In [1]:
# !pip install transformers textattack textblob
# !python -m textblob.download_corpora

In [8]:
from textblob import TextBlob
from transformers import pipeline

# Spelling correction
def correct_spelling(text):
    return str(TextBlob(text).correct())

# Language model purification (e.g., FLAN-T5)
generator = pipeline("text2text-generation", model="google/flan-t5-small")

def purify_text(text):
    prompt = f"Correct and rewrite the sentence: {text}"
    result = generator(prompt, max_length=100, do_sample=False)
    return result[0]['generated_text']

# Combine both
def purify_pipeline(text):
    corrected = correct_spelling(text)
    purified = purify_text(corrected)
    return purified




In [15]:
from transformers import AutoTokenizer, AutoModelForSequenceClassification
import torch
import pandas as pd
from tabulate import tabulate

def evaluate(dataset_name, model_type, attack_type):
    df = pd.read_csv(f"{model_type}_{dataset_name}_{attack_type}_attack.csv")
    purified_csv = f"{model_type}_{dataset_name}_{attack_type}_defense.csv"
    
    adv_texts = []
    purified_texts = []
    pred_labels = []
    true_labels = []
    recovery_flags = []

    model_name = {
        ("bert", "imdb"): "textattack/bert-base-uncased-imdb",
        ("bert", "sst2"): "textattack/bert-base-uncased-SST-2",
        ("roberta", "imdb"): "textattack/roberta-base-imdb",
        ("roberta", "sst2"): "textattack/roberta-base-SST-2"
    }[(model_type, dataset_name)]

    tokenizer = AutoTokenizer.from_pretrained(model_name)
    model = AutoModelForSequenceClassification.from_pretrained(model_name)
    model.eval()

    total = len(df)
    successful_attacks = df["result_type"].value_counts().get("Successful", 0)

    recovered = 0
    for _, row in df.iterrows():
        if row["result_type"] != "Successful":
            continue

        adv_text = row["perturbed_text"]
        true_label = row["ground_truth_output"]

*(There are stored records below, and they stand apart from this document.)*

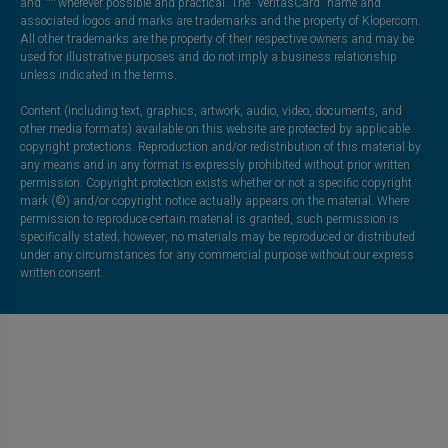
and ™ wherever possible and practical. The “VeritasCard” name and
associated logos and marks are trademarks and the property of Klopercom.
All other trademarks are the property of their respective owners and may be
used for illustrative purposes and do not imply a business relationship
unless indicated in the terms.
Content (including text, graphics, artwork, audio, video, documents, and
other media formats) available on this website are protected by applicable
copyright protections. Reproduction and/or redistribution of this material by
any means and in any format is expressly prohibited without prior written
permission. Copyright protection exists whether or not a specific copyright
mark (©) and/or copyright notice actually appears on the material. Where
permission to reproduce certain material is granted, such permission is
specifically stated; however, no materials may be reproduced or distributed
under any circumstances for any commercial purpose without our express
written consent.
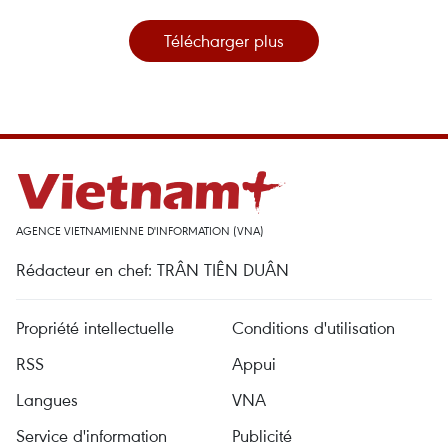
Télécharger plus
AGENCE VIETNAMIENNE D'INFORMATION (VNA)
Rédacteur en chef: TRÂN TIÊN DUÂN
Propriété intellectuelle
Conditions d'utilisation
RSS
Appui
Langues
VNA
Service d'information
Publicité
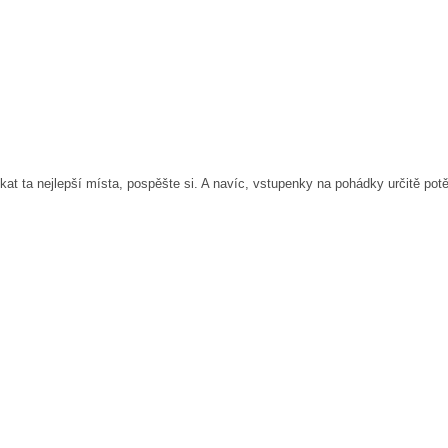
kat ta nejlepší místa, pospěšte si. A navíc, vstupenky na pohádky určitě po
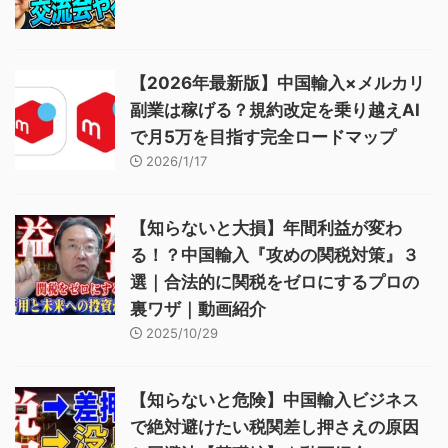
【2026年最新版】中国輸入×メルカリ
副業は稼げる？規約改定を乗り越えAI
で月5万を目指す完全ロードマップ
2026/1/17
【知らないと大損】年間利益が変わ
る！？中国輸入『攻めの関税対策』３
選｜合法的に関税をゼロにするプロの
裏ワザ｜動画紹介
2025/10/29
【知らないと危険】中国輸入ビジネス
で絶対避けたい税関差し押さえの原因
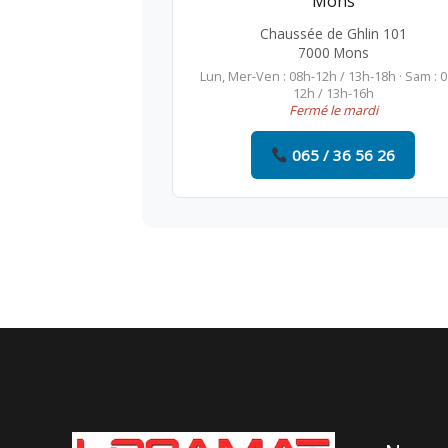
Mons
Chaussée de Ghlin 101
7000 Mons
Lun, Mer-Ven : 08h-12h / 13h-18h · Sam : 
12h / 13h-16h
Fermé le mardi
065 / 36 56 26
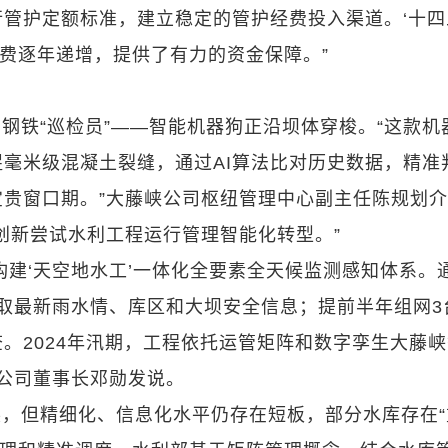
管护定额标准，建立稳定的管护经费投入渠道。‘十四
经费逐年递增，提供了有力的资金保障。”
钢铁“巡检员”——智能机器狗正沿坝体穿梭。“这款机
毫米级混凝土裂缝，通过AI算法比对历史数据，精准
贵窗口期。”大藤峡公司枢纽管理中心副主任陈规划
创新尝试水利工程运行管理智能化转型。”
构建‘天空地水工’一体化全要素全天候监测感知体系。
获取最新雨水情、库区和大坝安全信息；提前半年组网3
。2024年汛期，工程依托运管矩阵和数字孪生大藤
峡公司董事长邓勋发说。
，但精细化、信息化水平仍存在短板，部分水库存在“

        purified_text = purify_pipeline(adv_text)

        inputs = tokenizer(purified_text, return_tensors="pt", truncation=True)
        with torch.no_grad():
            logits = model(**inputs).logits
            pred_label = logits.argmax(dim=-1).item()

        if str(pred_label) == str(true_label):
            recovered += 1
        
        adv_texts.append(adv_text)
        purified_texts.append(purified_text)
        pred_labels.append(pred_label)
        true_labels.append(true_label)
        recovery_flags.append(str(pred_label) == str(true_label))
        
    purified_df = pd.DataFrame({
                    "adv_text": adv_texts,
                    "purified_text": purified_texts,
                    "predicted_label": pred_labels,
                    "true_label": true_labels,
                    "recovered": recovery_flags
                })
    
    purified_df.to_csv(purified_csv, index=False)

    recovery_rate = recovered / successful_attacks if successful_attacks > 0 else 0.0
    attack_success_rate = successful_attacks / total if total > 0 else 0.0
    post_attack_accuracy = 1 - attack_success_rate
    post_purification_accuracy = (total - successful_attacks + recovered) / total

    table = [
        ["Total Attacked Examples", total],
        ["Successful Adversarial Attacks", successful_attacks],
        ["Recovered After Purification", recovered],
        ["Model Accuracy After Attack", f"{post_attack_accuracy:.2%}"],
        ["Model Accuracy After Purification", f"{post_purification_accuracy:.2%}"],
        ["Purification Recovery Rate", f"{recovery_rate:.2%}"]
    ]

    print(tabulate(table, headers=["Metric", "Value"], tablefmt="grid"))


In [16]:
def run_all_evasion_and_purification():
    model_types = ["bert", "roberta"]
    dataset_names = ["imdb", "sst2"]
    attack_types = ["pwws", "textfooler"]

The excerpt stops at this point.